REQUIRED WORK: Each record must be copied in full and unchanged; any image it holds is excluded.

======== INPUT MATERIAL ========

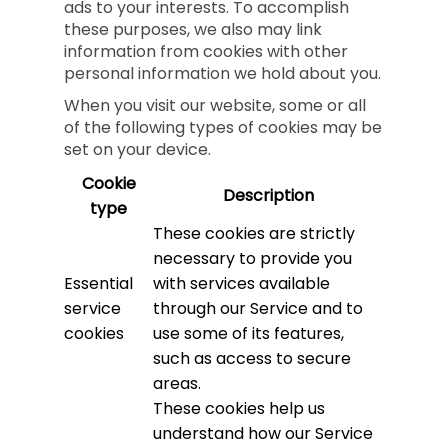
ads to your interests. To accomplish
these purposes, we also may link
information from cookies with other
personal information we hold about you.
When you visit our website, some or all
of the following types of cookies may be
set on your device.
Cookie
Description
type
These cookies are strictly
necessary to provide you
Essential
with services available
service
through our Service and to
cookies
use some of its features,
such as access to secure
areas.
These cookies help us
understand how our Service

========

RESULT:
ads to your interests. To accomplish
these purposes, we also may link
information from cookies with other
personal information we hold about you.
When you visit our website, some or all
of the following types of cookies may be
set on your device.
Cookie
Description
type
These cookies are strictly
necessary to provide you
Essential
with services available
service
through our Service and to
cookies
use some of its features,
such as access to secure
areas.
These cookies help us
understand how our Service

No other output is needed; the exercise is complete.